Exercise brief
The answer must consist solely of the lines from the one containing "Rodízios Schioppa" through the last line of the records below, repeated exactly, with all pictures omitted.

[Opening Source data section]

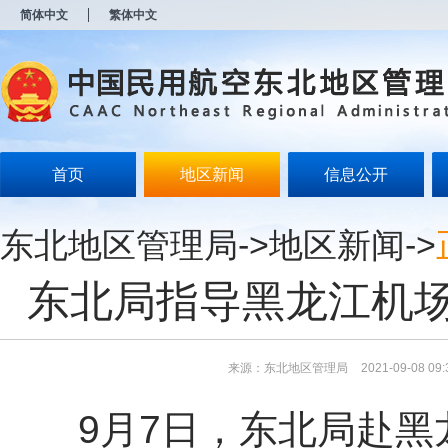
新
简体中文
繁体中文
窗
口
打
开
无
障
碍
说
明
首页
地区新闻
信息公开
页
面,
按
东北地区管理局
->
地区新闻
->
Alt
加
波
东北局指导黑龙江机
浪
键
打
开
导
来源：东北地区管理局
2021-09-08 09:
盲
模
9月7日，东北局赴
式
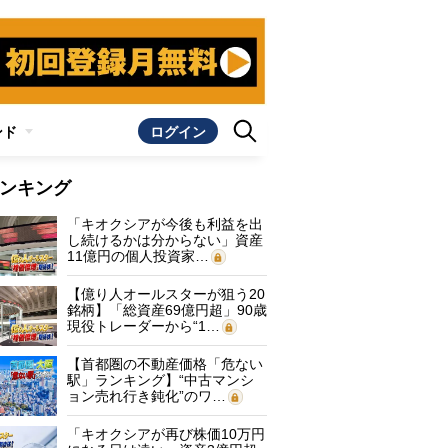
ンド
ログイン
ンキング
「キオクシアが今後も利益を出
し続けるかは分からない」資産
11億円の個人投資家…
【億り人オールスターが狙う20
銘柄】「総資産69億円超」90歳
現役トレーダーから“1…
【首都圏の不動産価格「危ない
駅」ランキング】“中古マンシ
ョン売れ行き鈍化”のワ…
「キオクシアが再び株価10万円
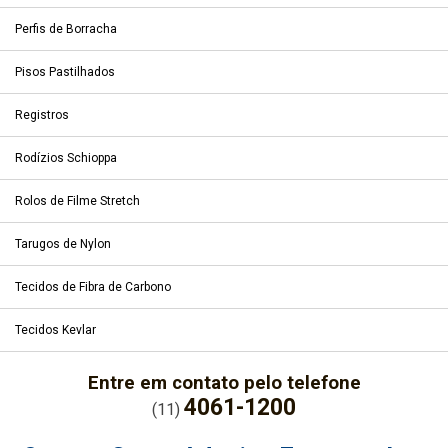
Perfis de Borracha
Pisos Pastilhados
Registros
Rodízios Schioppa
Rolos de Filme Stretch
Tarugos de Nylon
Tecidos de Fibra de Carbono
Tecidos Kevlar
Entre em contato pelo telefone
4061-1200
(11)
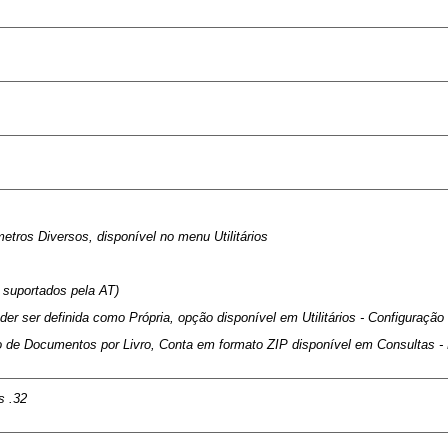
tros Diversos, disponível no menu Utilitários
l suportados pela AT)
er ser definida como Própria, opção disponível em Utilitários - Configuraç
 de Documentos por Livro, Conta em formato ZIP disponível em Consultas - L
s .32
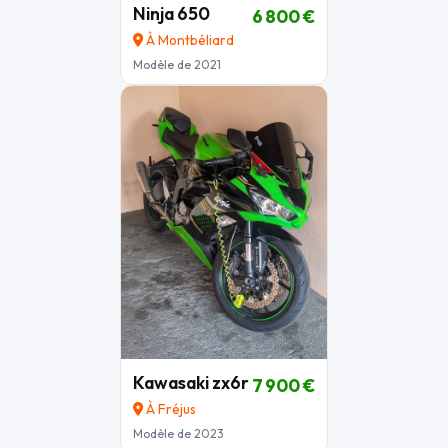
Ninja 650
6 800 €
À Montbéliard
Modèle de 2021
Kawasaki zx6r
7 900 €
À Fréjus
Modèle de 2023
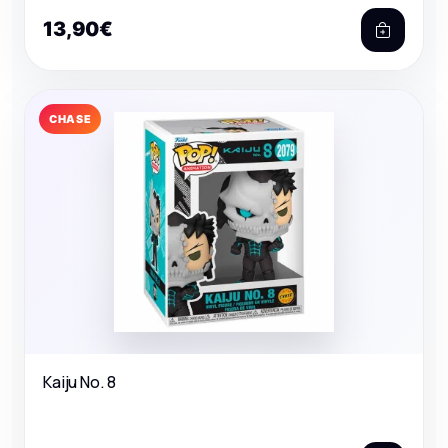
13,90€
CHASE
Kaiju No. 8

[Closing Source data section]

Solved exercise
Rodízios Schioppa
Rolos de Filme Stretch
Tarugos de Nylon
Tecidos de Fibra de Carbono
Tecidos Kevlar
Entre em contato pelo telefone
4061-1200
(11)
tros Diversos, disponível no menu Utilitários
l suportados pela AT)
er ser definida como Própria, opção disponível em Utilitários - Configuraç
 de Documentos por Livro, Conta em formato ZIP disponível em Consultas - L
s .32
Ninja 650
6 800 €
À Montbéliard
Modèle de 2021
Kawasaki zx6r
7 900 €
À Fréjus
Modèle de 2023
13,90€
CHASE
Kaiju No. 8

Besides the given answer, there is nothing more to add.